**Exercise description:** Repeat all entries below exactly as shown.

**Records for this task:**
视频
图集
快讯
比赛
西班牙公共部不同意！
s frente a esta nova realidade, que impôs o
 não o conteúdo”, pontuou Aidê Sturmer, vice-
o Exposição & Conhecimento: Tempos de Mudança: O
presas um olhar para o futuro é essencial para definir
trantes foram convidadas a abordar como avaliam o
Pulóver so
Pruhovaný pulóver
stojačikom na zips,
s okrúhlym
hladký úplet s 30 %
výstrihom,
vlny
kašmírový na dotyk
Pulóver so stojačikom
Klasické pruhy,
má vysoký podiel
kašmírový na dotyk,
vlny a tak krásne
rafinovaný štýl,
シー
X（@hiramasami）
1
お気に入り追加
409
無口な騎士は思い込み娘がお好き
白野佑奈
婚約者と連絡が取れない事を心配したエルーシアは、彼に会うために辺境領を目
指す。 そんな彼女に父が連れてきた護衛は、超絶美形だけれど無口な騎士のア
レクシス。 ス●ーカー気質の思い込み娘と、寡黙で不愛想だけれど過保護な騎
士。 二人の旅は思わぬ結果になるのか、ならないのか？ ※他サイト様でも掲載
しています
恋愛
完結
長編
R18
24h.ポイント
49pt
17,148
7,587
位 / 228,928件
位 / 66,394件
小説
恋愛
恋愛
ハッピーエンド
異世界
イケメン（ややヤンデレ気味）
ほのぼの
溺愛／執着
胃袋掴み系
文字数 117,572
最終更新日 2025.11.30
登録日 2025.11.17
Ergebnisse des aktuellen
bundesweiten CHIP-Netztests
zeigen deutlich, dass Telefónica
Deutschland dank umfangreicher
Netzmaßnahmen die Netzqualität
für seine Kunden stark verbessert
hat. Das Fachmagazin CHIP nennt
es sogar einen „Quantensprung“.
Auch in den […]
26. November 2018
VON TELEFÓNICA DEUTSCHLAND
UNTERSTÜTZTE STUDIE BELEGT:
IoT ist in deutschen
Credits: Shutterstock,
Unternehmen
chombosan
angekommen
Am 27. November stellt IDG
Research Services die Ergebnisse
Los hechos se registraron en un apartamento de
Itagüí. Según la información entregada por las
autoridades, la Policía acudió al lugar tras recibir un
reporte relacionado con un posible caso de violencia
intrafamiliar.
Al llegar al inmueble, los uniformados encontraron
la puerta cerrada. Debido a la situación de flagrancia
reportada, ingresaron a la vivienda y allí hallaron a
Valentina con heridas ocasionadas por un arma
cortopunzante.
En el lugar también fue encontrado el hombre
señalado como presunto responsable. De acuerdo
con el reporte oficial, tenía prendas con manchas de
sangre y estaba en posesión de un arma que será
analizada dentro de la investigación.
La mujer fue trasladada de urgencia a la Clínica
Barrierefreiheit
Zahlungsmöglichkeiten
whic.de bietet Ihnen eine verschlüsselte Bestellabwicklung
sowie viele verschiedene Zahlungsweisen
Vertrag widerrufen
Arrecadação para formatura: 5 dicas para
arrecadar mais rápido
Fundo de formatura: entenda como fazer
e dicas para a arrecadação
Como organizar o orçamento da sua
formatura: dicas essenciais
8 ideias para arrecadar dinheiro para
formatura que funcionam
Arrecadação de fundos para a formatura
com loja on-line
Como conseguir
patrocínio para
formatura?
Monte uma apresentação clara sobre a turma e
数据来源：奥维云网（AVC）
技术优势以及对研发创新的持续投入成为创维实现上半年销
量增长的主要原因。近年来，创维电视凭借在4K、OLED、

**Reply to the exercise:**
视频
图集
快讯
比赛
西班牙公共部不同意！
s frente a esta nova realidade, que impôs o
 não o conteúdo”, pontuou Aidê Sturmer, vice-
o Exposição & Conhecimento: Tempos de Mudança: O
presas um olhar para o futuro é essencial para definir
trantes foram convidadas a abordar como avaliam o
Pulóver so
Pruhovaný pulóver
stojačikom na zips,
s okrúhlym
hladký úplet s 30 %
výstrihom,
vlny
kašmírový na dotyk
Pulóver so stojačikom
Klasické pruhy,
má vysoký podiel
kašmírový na dotyk,
vlny a tak krásne
rafinovaný štýl,
シー
X（@hiramasami）
1
お気に入り追加
409
無口な騎士は思い込み娘がお好き
白野佑奈
婚約者と連絡が取れない事を心配したエルーシアは、彼に会うために辺境領を目
指す。 そんな彼女に父が連れてきた護衛は、超絶美形だけれど無口な騎士のア
レクシス。 ス●ーカー気質の思い込み娘と、寡黙で不愛想だけれど過保護な騎
士。 二人の旅は思わぬ結果になるのか、ならないのか？ ※他サイト様でも掲載
しています
恋愛
完結
長編
R18
24h.ポイント
49pt
17,148
7,587
位 / 228,928件
位 / 66,394件
小説
恋愛
恋愛
ハッピーエンド
異世界
イケメン（ややヤンデレ気味）
ほのぼの
溺愛／執着
胃袋掴み系
文字数 117,572
最終更新日 2025.11.30
登録日 2025.11.17
Ergebnisse des aktuellen
bundesweiten CHIP-Netztests
zeigen deutlich, dass Telefónica
Deutschland dank umfangreicher
Netzmaßnahmen die Netzqualität
für seine Kunden stark verbessert
hat. Das Fachmagazin CHIP nennt
es sogar einen „Quantensprung“.
Auch in den […]
26. November 2018
VON TELEFÓNICA DEUTSCHLAND
UNTERSTÜTZTE STUDIE BELEGT:
IoT ist in deutschen
Credits: Shutterstock,
Unternehmen
chombosan
angekommen
Am 27. November stellt IDG
Research Services die Ergebnisse
Los hechos se registraron en un apartamento de
Itagüí. Según la información entregada por las
autoridades, la Policía acudió al lugar tras recibir un
reporte relacionado con un posible caso de violencia
intrafamiliar.
Al llegar al inmueble, los uniformados encontraron
la puerta cerrada. Debido a la situación de flagrancia
reportada, ingresaron a la vivienda y allí hallaron a
Valentina con heridas ocasionadas por un arma
cortopunzante.
En el lugar también fue encontrado el hombre
señalado como presunto responsable. De acuerdo
con el reporte oficial, tenía prendas con manchas de
sangre y estaba en posesión de un arma que será
analizada dentro de la investigación.
La mujer fue trasladada de urgencia a la Clínica
Barrierefreiheit
Zahlungsmöglichkeiten
whic.de bietet Ihnen eine verschlüsselte Bestellabwicklung
sowie viele verschiedene Zahlungsweisen
Vertrag widerrufen
Arrecadação para formatura: 5 dicas para
arrecadar mais rápido
Fundo de formatura: entenda como fazer
e dicas para a arrecadação
Como organizar o orçamento da sua
formatura: dicas essenciais
8 ideias para arrecadar dinheiro para
formatura que funcionam
Arrecadação de fundos para a formatura
com loja on-line
Como conseguir
patrocínio para
formatura?
Monte uma apresentação clara sobre a turma e
数据来源：奥维云网（AVC）
技术优势以及对研发创新的持续投入成为创维实现上半年销
量增长的主要原因。近年来，创维电视凭借在4K、OLED、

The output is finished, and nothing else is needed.